> **ENTRIES SUPPLIED**:
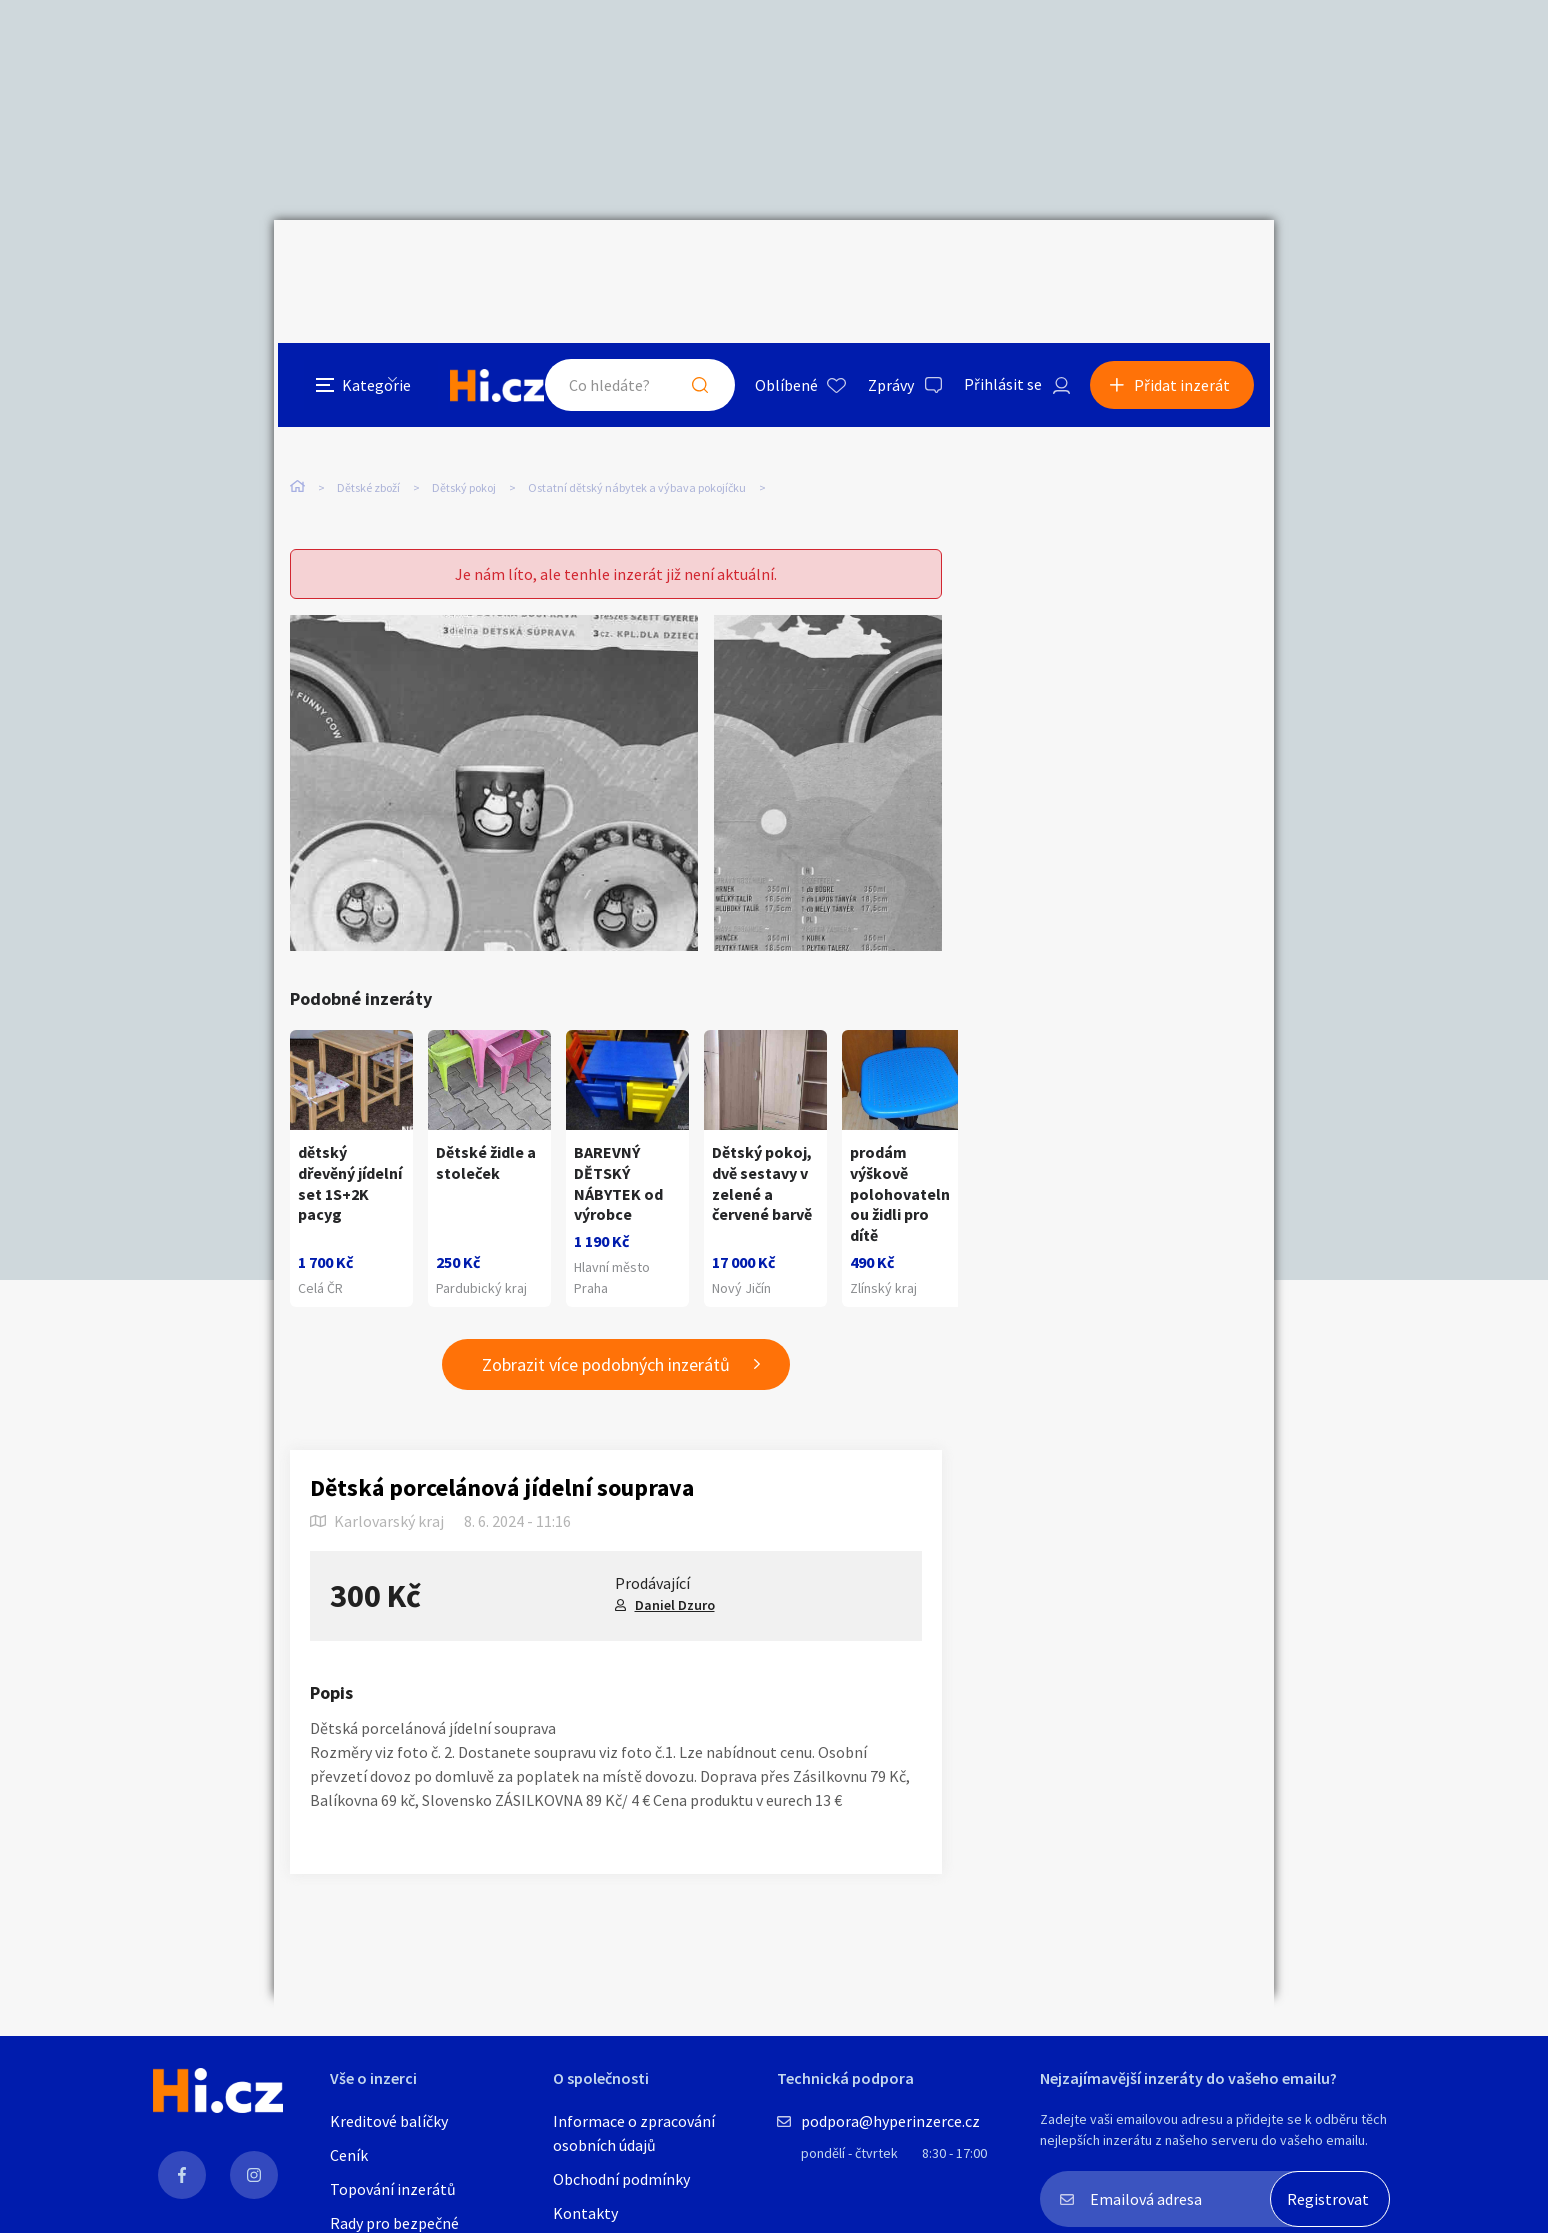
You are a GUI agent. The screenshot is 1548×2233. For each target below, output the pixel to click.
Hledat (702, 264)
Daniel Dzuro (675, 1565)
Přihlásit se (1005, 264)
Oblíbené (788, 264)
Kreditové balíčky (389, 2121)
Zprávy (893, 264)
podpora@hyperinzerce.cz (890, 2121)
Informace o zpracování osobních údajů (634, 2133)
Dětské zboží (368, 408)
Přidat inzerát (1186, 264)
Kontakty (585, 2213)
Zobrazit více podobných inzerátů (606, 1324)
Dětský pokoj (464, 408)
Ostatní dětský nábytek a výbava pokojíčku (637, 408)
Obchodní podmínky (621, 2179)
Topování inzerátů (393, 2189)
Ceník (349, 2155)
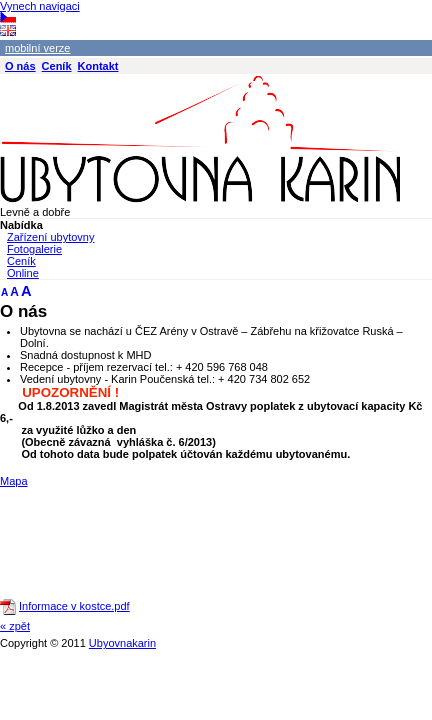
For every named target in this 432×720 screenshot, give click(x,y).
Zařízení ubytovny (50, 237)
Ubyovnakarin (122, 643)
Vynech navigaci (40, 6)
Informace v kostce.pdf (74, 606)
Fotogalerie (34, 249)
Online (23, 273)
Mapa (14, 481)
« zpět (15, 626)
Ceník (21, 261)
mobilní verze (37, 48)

--

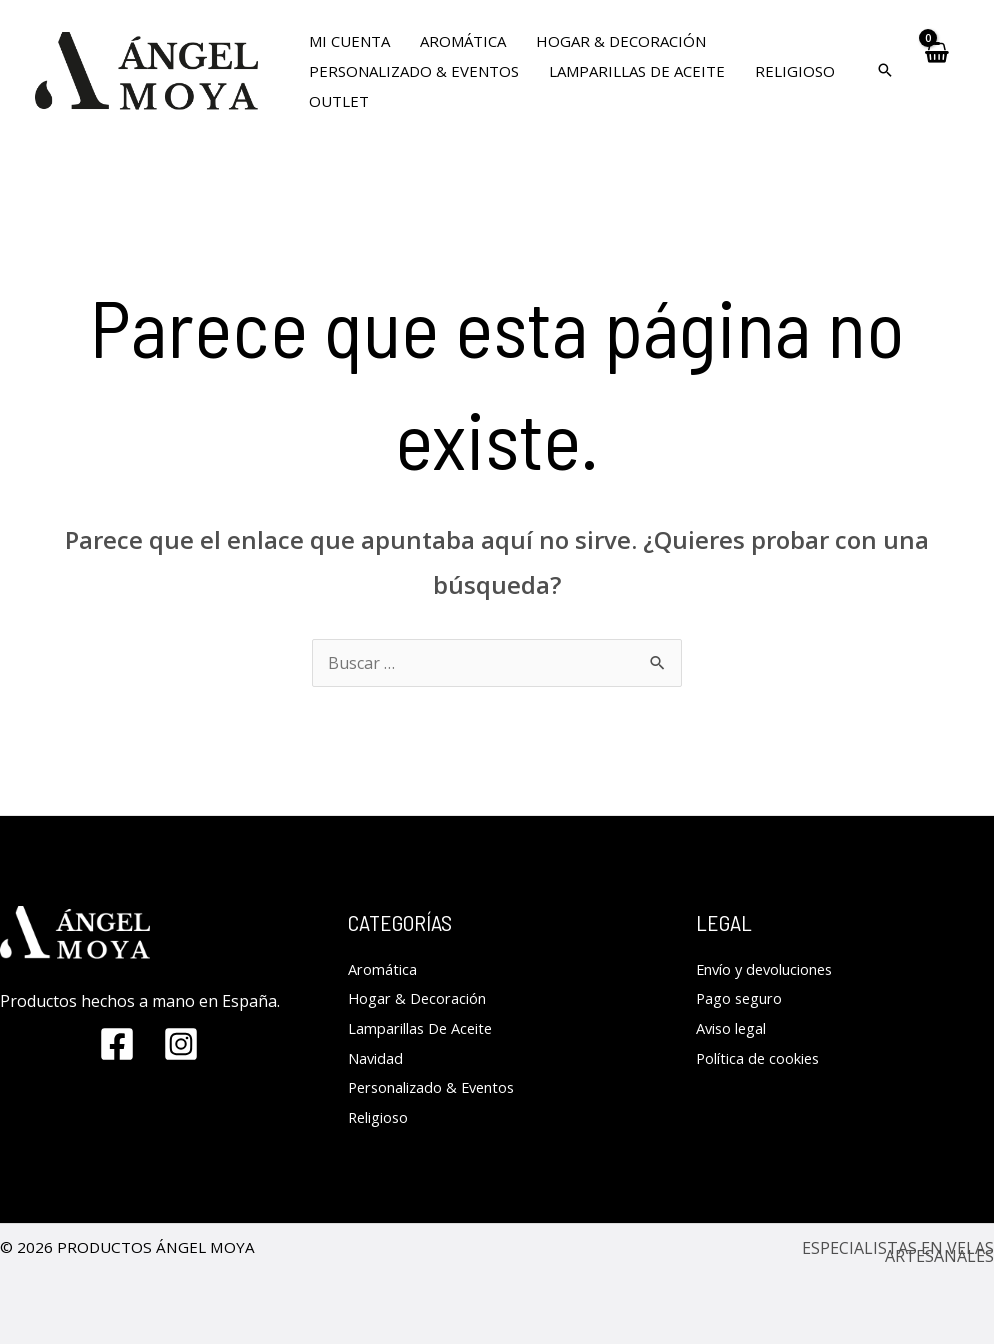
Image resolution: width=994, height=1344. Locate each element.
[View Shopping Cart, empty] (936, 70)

--

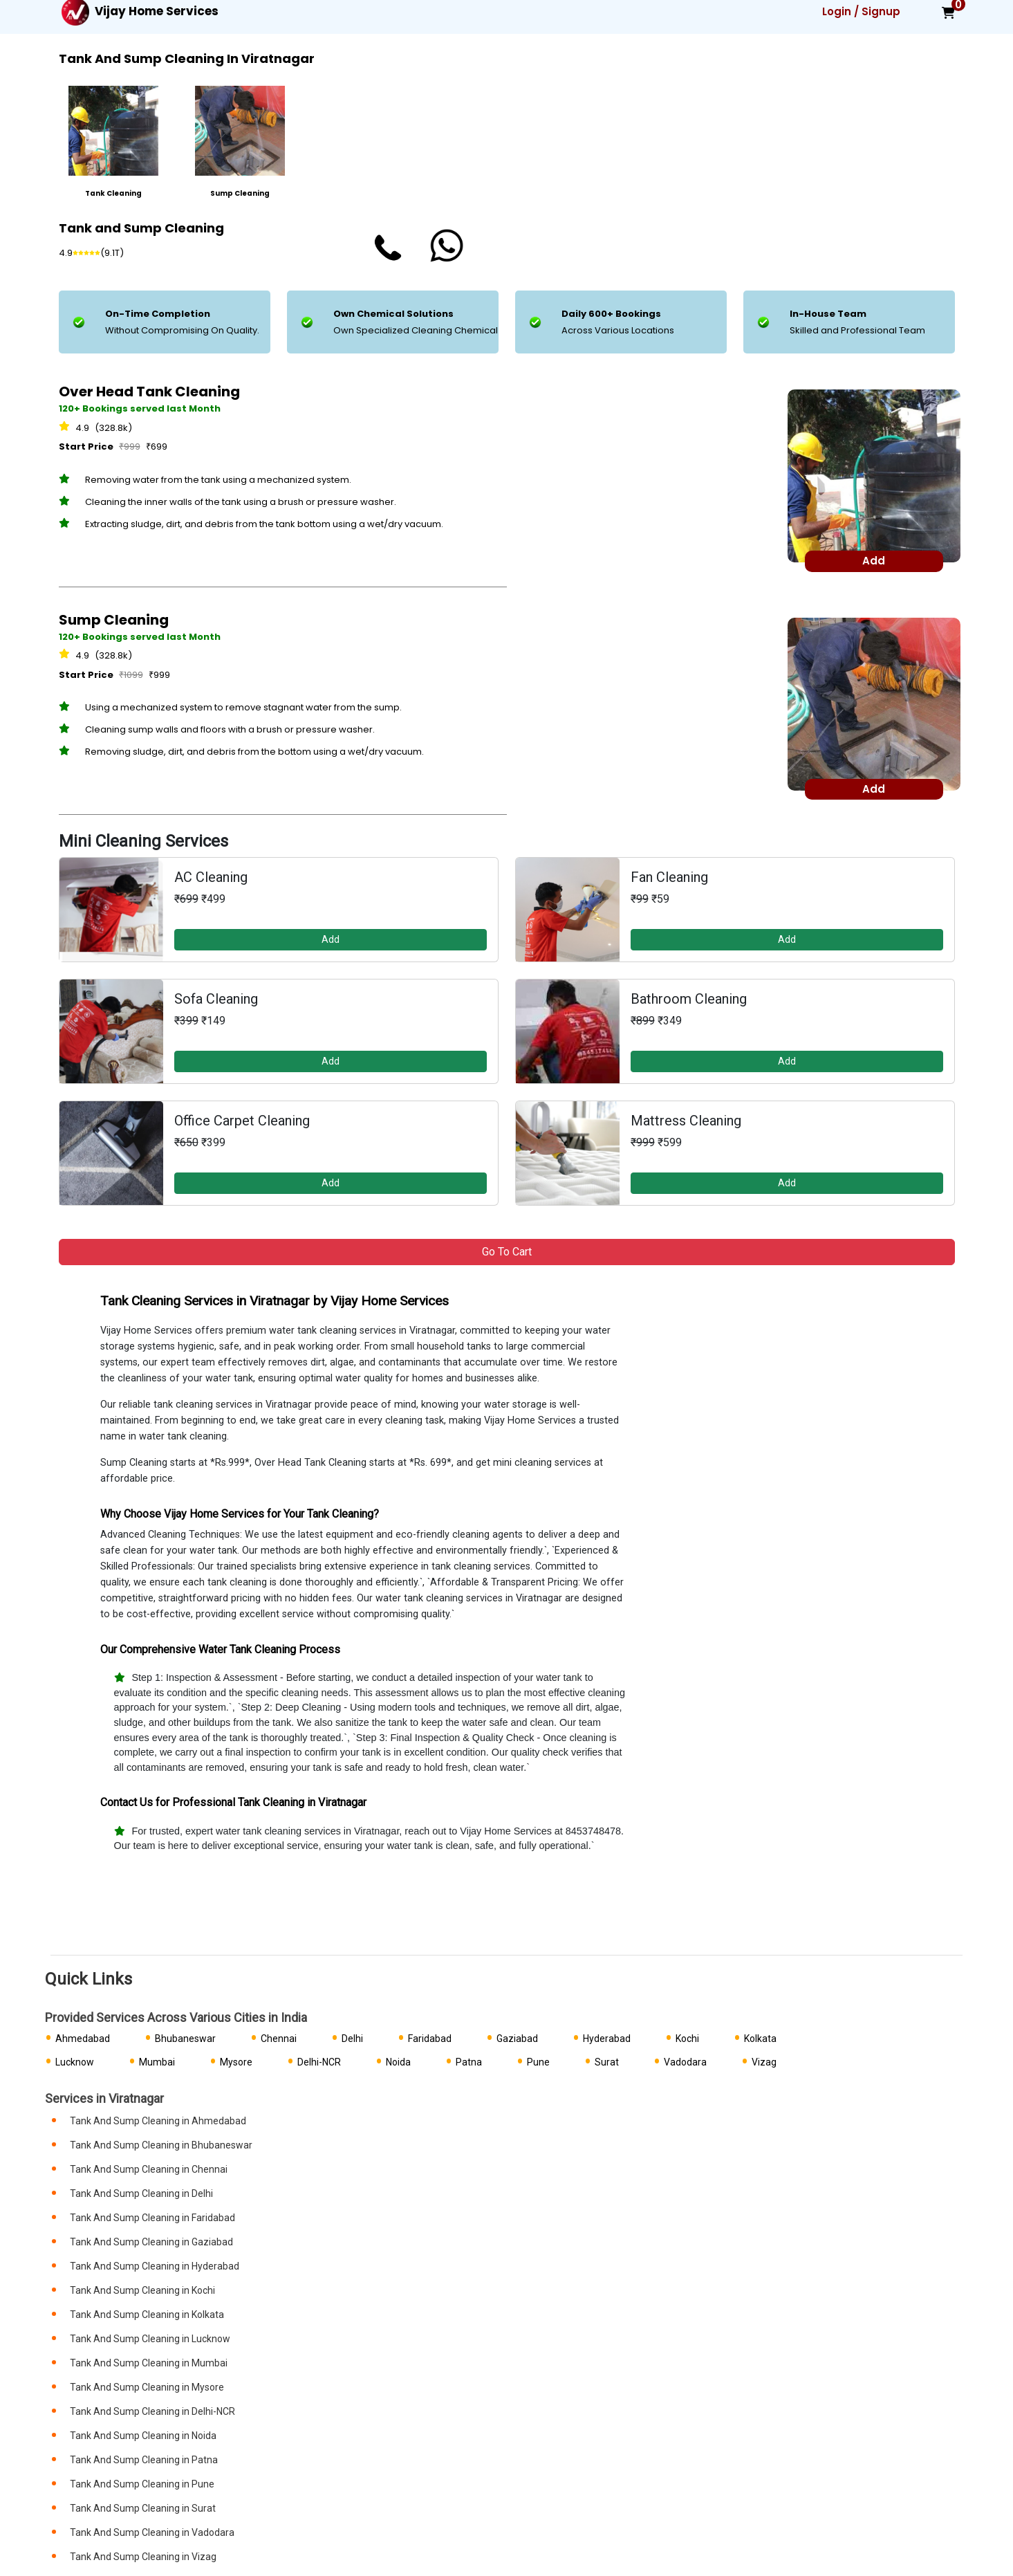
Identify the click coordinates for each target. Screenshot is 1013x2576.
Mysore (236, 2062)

> **WHAT YOU ARE ASKED TO DO**:
Note every line above where the string "click" shows up, and copy those lines.

> **ANSWER TO THIS PROBLEM**:
You are a GUI agent. The screenshot is 1548×2233. For each target below, output the pixel to click.
For every named target in this 432×720 screenshot, give click(x,y).
Identify the click coordinates for each target. Screenshot is 1013x2576.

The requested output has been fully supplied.